Le colonialisme impérialiste se considère toujours, officiellement, comme le garant de l’illumination spirituelle des peuples. De façon concrète, cela signifie que la Mère – ce qui relie les personnes par la chair et le sang – est détournée au nom d’un Dieu Père supérieur qui habite toujours dans un ailleurs lointain (…) C’est une déchirure majeure de tenter de séparer l’esprit humain de la Terre Mère et de ses processus cycliques, puis de vouloir rattacher, de force, cet esprit dissocié au « Ciel », c’est-à-dire à un principe distant, source abstraite de domination et de pouvoir. La résultante est la destruction de la mémoire du sang d’un peuple et de son identité passée ; d’autant plus que les colonisés ont tendance à conserver des histoires orales et que le patriarcat insiste sur le fait que seule l’histoire écrite est réelle.

Le livre ‘Les Damnés de la terre’ paraît en octobre 1961 alors que Frantz Fanon est mourant et que la violence coloniale se déchaîne avec la guerre d’Algérie. Le livre est interdit dès sa diffusion sous le chef d’inculpation d’ « atteinte à la sécurité intérieure de l’Etat »

Franz Fanon écrit dans « Les Damnés de la Terre » 1961 : « Le colonialisme ne se contente pas d’imposer sa domination sur le présent et l’avenir d’un pays dominé. Le colonialisme ne se contente pas de tenir un peuple sous son emprise et de vider le cerveau de l’indigène de toute forme et de tout contenu. Par une sorte de logique pervertie, il se tourne vers le passé des peuples opprimés, le déforme, le défigure et le détruit. Ce travail de dévalorisation de l’histoire précoloniale prend aujourd’hui une signification dialectique »

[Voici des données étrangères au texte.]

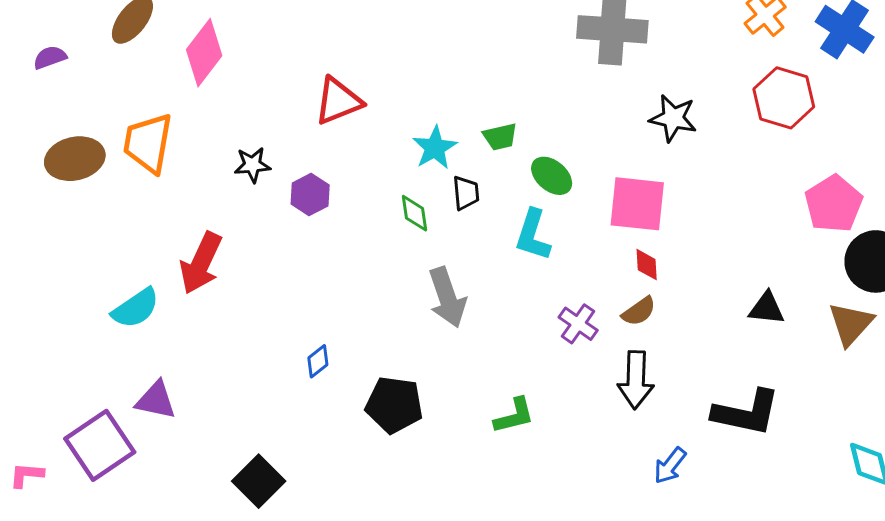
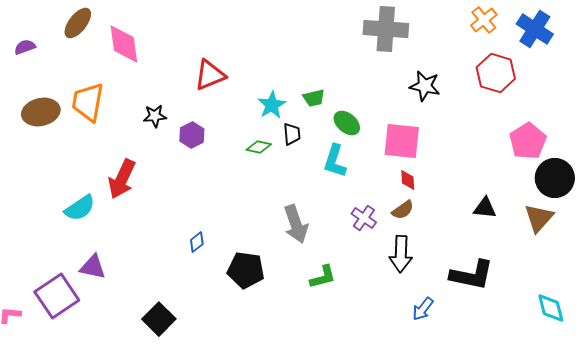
pink diamond: (204, 53) -> (124, 44), turned -45
green diamond: (414, 213) -> (259, 147), turned -70
gray arrow: (447, 297) -> (296, 224), moved

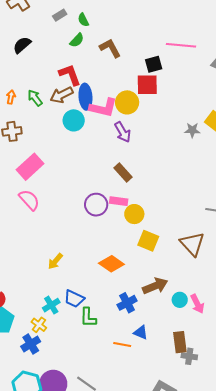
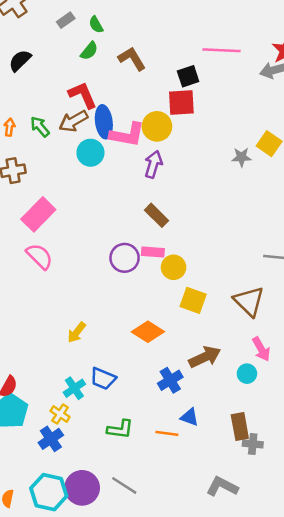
purple arrow: (123, 132) -> (153, 164), turned -130
cyan circle: (180, 300) -> (247, 374), moved
pink arrow: (197, 304) -> (261, 349), moved
green L-shape: (88, 317) -> (120, 429), moved, turned -80

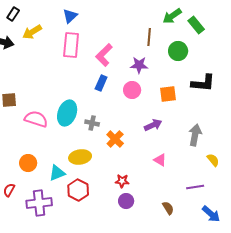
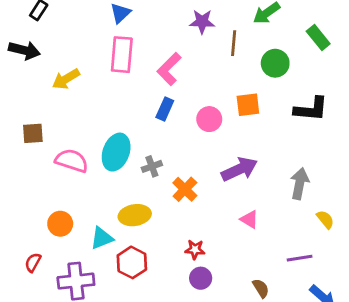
green rectangle: (196, 25) -> (318, 37), moved
yellow arrow: (32, 32) -> (66, 79), moved
purple star: (139, 65) -> (202, 22), moved
orange square: (168, 94) -> (248, 105), moved
gray cross: (92, 123) -> (152, 166), turned -32
purple arrow: (153, 125) -> (239, 169), size x1.4

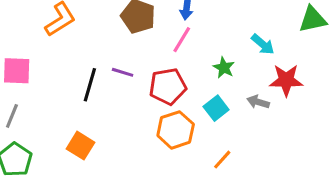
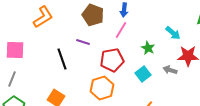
purple line: (123, 72) -> (83, 42), moved
black line: (90, 85) -> (62, 59), turned -35
orange hexagon: (176, 130) -> (102, 88), moved

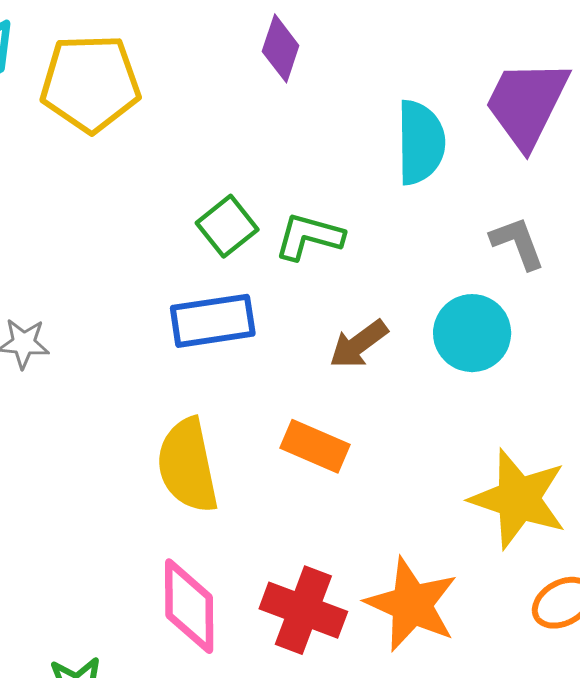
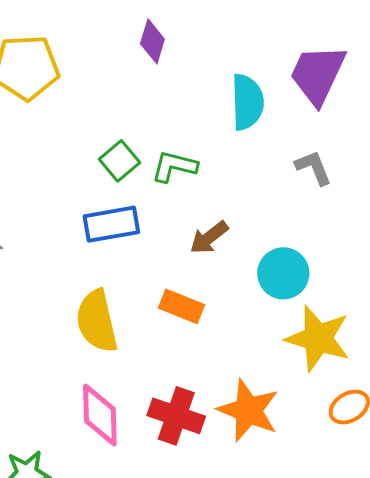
cyan circle: (472, 333) -> (283, 273), moved

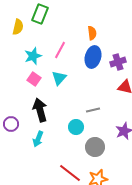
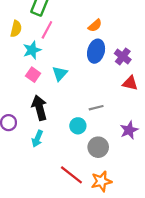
yellow semicircle: (18, 27) -> (16, 29), moved
orange semicircle: (92, 33) -> (95, 26), turned 56
pink line: (60, 50) -> (47, 30), moved
purple cross: (118, 62) -> (123, 56), turned -35

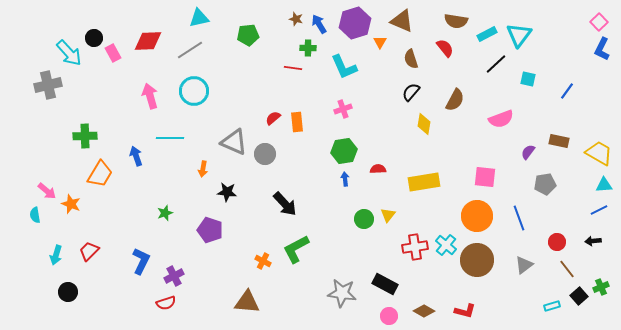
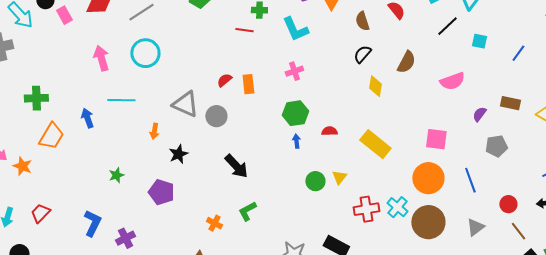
yellow rectangle: (424, 182) -> (375, 144), turned 48
black star: (227, 192) -> (178, 154), turned -30
green L-shape: (296, 249) -> (247, 211), size x0.7

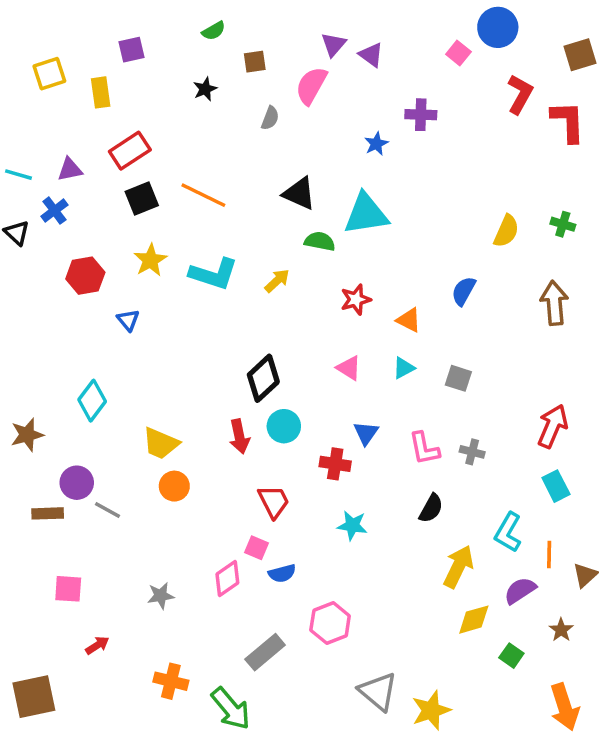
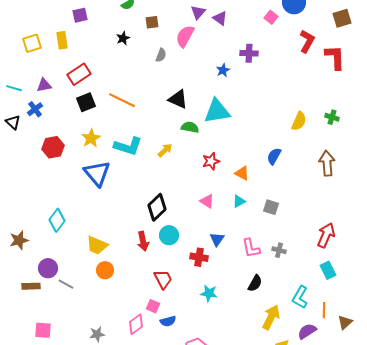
yellow square: (49, 74) -> (32, 43), moved
blue triangle: (128, 320) -> (97, 173), moved, size x2.0

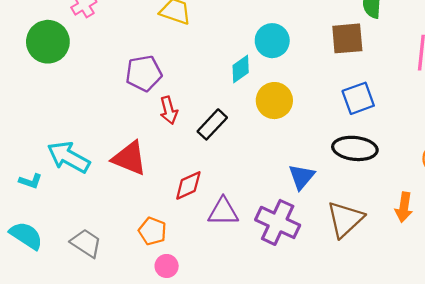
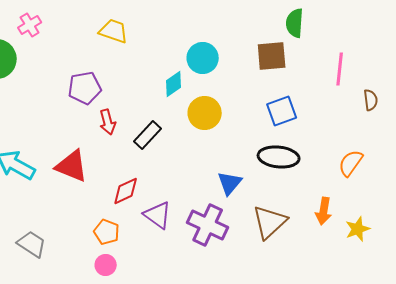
purple triangle: (223, 212) -> (158, 215), turned 36
orange pentagon: (152, 231) -> (107, 232), moved

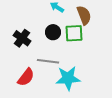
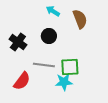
green square: (74, 33) -> (70, 67), moved
cyan star: (68, 78) -> (64, 82), size x0.7

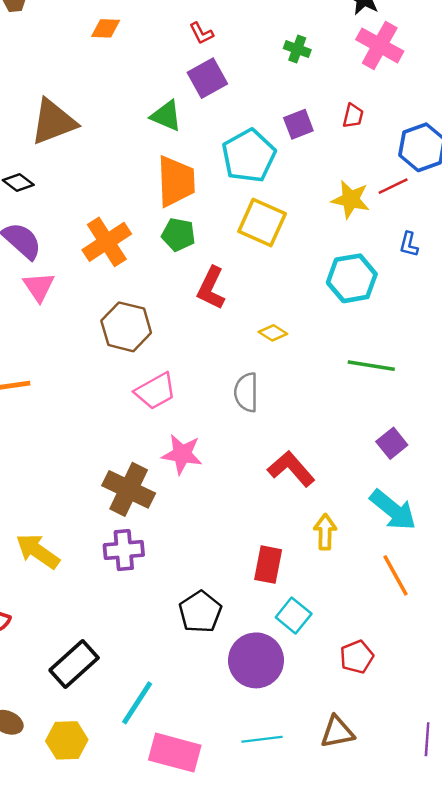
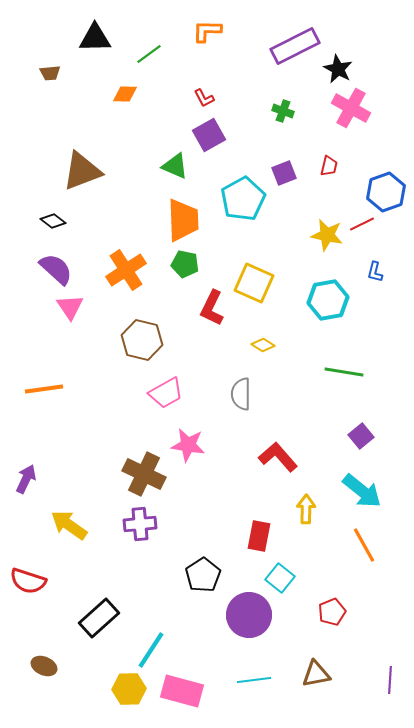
yellow square: (262, 223) -> (254, 283), moved
yellow hexagon: (67, 740) -> (129, 689), moved

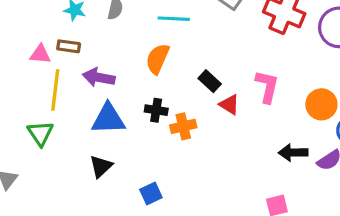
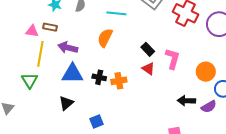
black rectangle: (210, 81) -> (148, 49), moved
black cross: (156, 110) -> (99, 77), moved

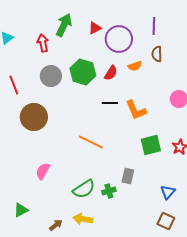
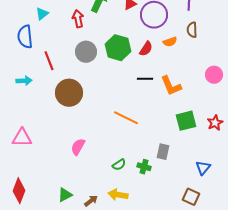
green semicircle: (84, 189) -> (119, 165), size x0.6
green cross: (109, 191) -> (144, 167), turned 32
green triangle: (21, 210) -> (65, 195), moved
brown square: (166, 221) -> (191, 197), moved

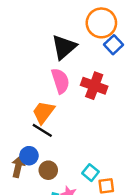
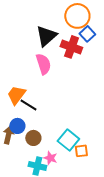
red cross: (94, 86) -> (71, 47), moved
orange trapezoid: (43, 112) -> (16, 95), moved
cyan square: (91, 173) -> (68, 140), size x1.5

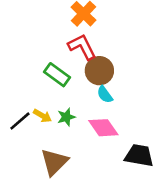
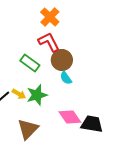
green star: (66, 117) -> (37, 95), size x1.5
pink diamond: (103, 128) -> (70, 117), moved

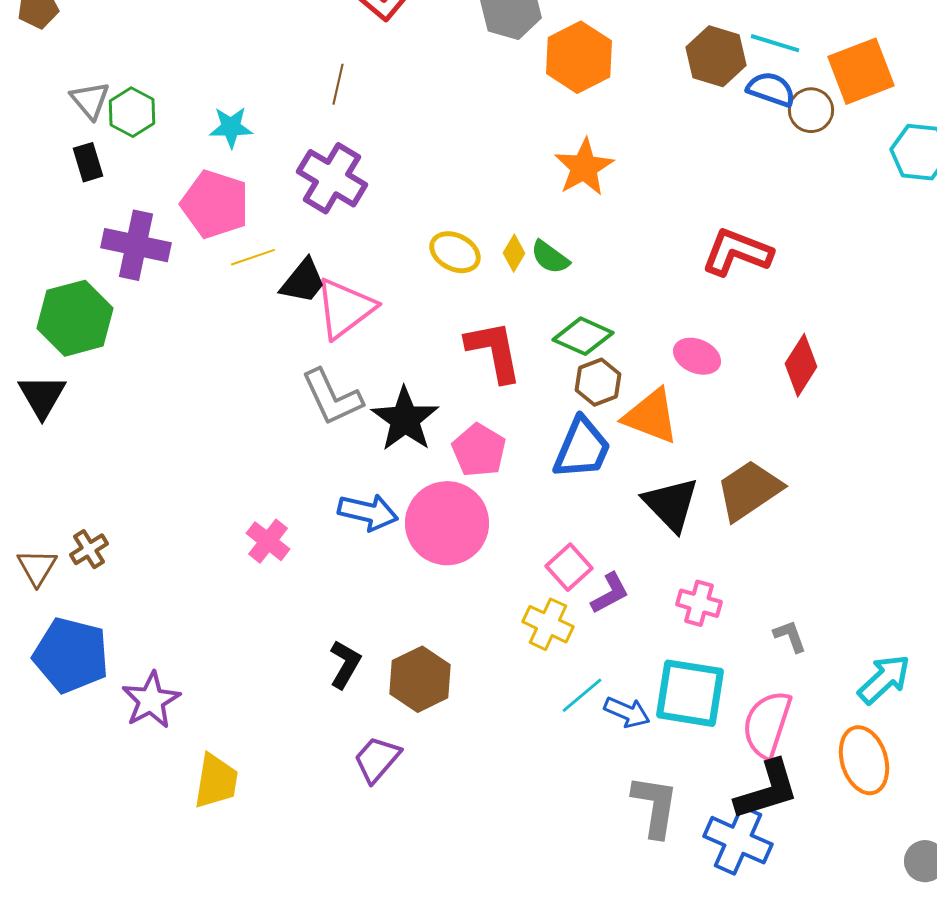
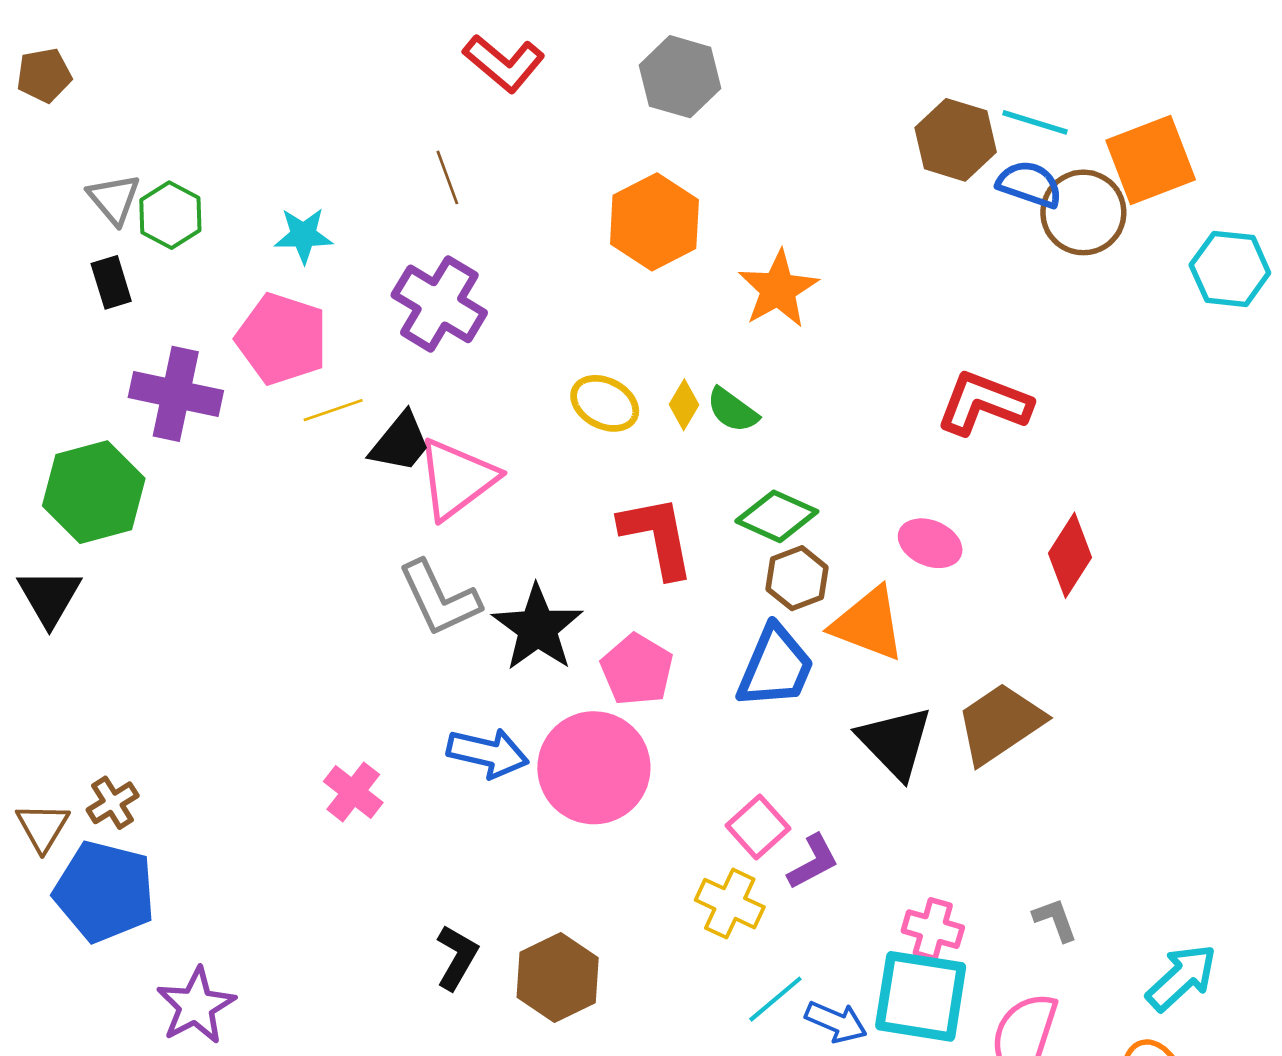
orange hexagon: (579, 57) -> (654, 222), moved
brown line: (338, 84) -> (447, 177), turned -33
brown circle: (811, 110) -> (1083, 212), size x1.4
pink cross: (699, 603) -> (933, 929), moved
blue pentagon: (71, 655) -> (105, 891), moved

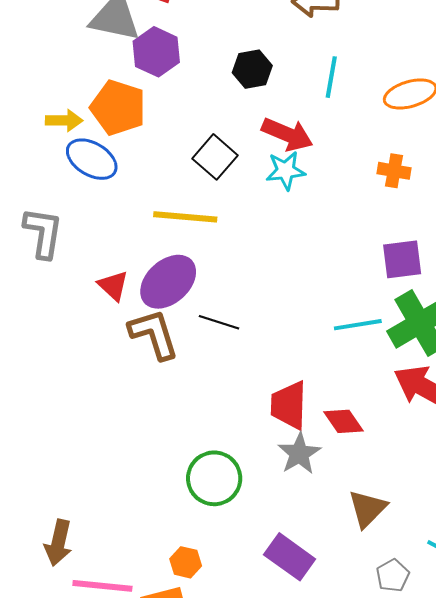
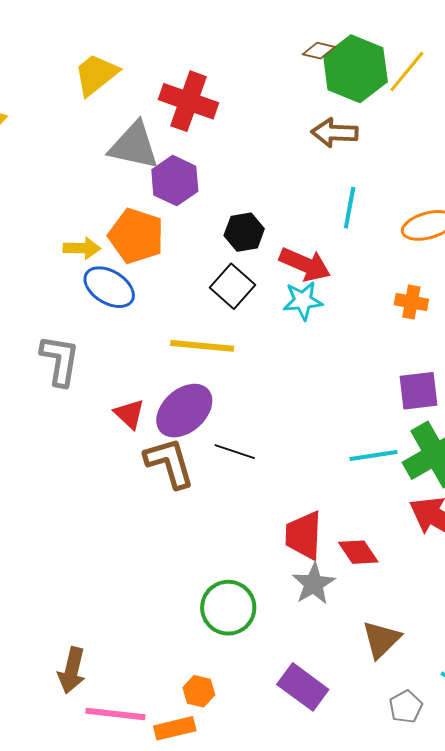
black hexagon: (252, 69) -> (244, 232), moved

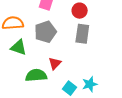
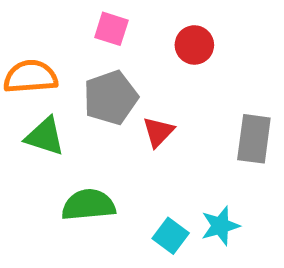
gray rectangle: (82, 34) -> (254, 139), moved
red triangle: (55, 63) -> (158, 132), moved

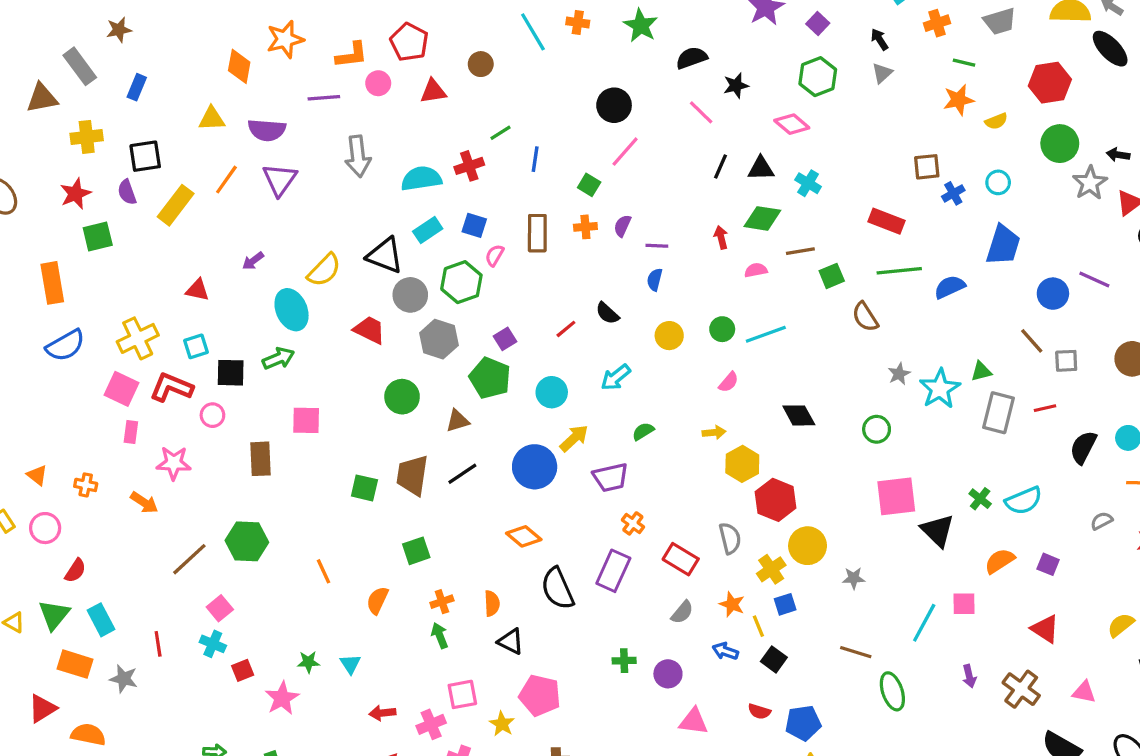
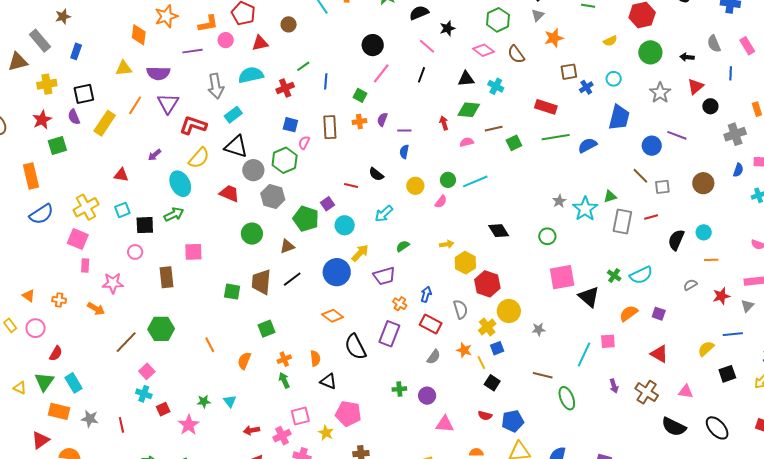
orange star: (959, 100) -> (554, 38), moved
black line: (721, 166) -> (422, 75), moved
cyan semicircle: (421, 179) -> (251, 75), moved
gray star: (1090, 183) -> (660, 93), moved
cyan rectangle: (428, 230) -> (233, 115), moved
brown semicircle: (865, 317) -> (516, 54), moved
red line: (566, 329) -> (351, 186), turned 56
purple square: (505, 339) -> (328, 204), moved
pink semicircle: (729, 382) -> (441, 202), moved
red L-shape: (171, 387) -> (193, 125), moved
red line: (158, 644) -> (121, 425), moved
blue arrow: (725, 651) -> (426, 294), moved, turned 91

Le colonialisme (N.D.L.R. par extension tout impérialisme) est une forme de vampirisme qui renforce la belle image de l’empire colonisateur en aspirant les énergies de vie des peuples colonisés ; il reste juste assez de sang pour permettre au sujet colonial d’effectuer une journée de travail pour les objectifs de l’Empire. Ces énergies drainées ne le sont pas seulement du moment présent ou du futur, mais surtout du passé, de la mémoire elle-même : la continuité de l’identité d’un peuple et de chaque individu colonisé.


© Nancy Spero

Personne ne reconnaît mieux ce processus que les femmes ; car le sexe féminin a fonctionné comme une colonie du pouvoir patriarcal depuis plusieurs milliers d’années. Nos cerveaux ont été vidés de toute mémoire de notre propre histoire matriarcale, et la puissance colonisatrice patriarcale nie systématiquement qu’une telle histoire ait pu un jour exister. Le pouvoir colonisateur patriarcal méprise nos tentatives de redécouvrir et de célébrer nos anciens matriarcats comme des réalités historiques.

Mais nous continuerons à creuser dans les ruines, cherchant sans relâche l’énergie de la mémoire, en ayant la certitude que la reconstruction de l’histoire ancienne des femmes a un potentiel révolutionnaire égal à celui de tout mouvement politique actuel.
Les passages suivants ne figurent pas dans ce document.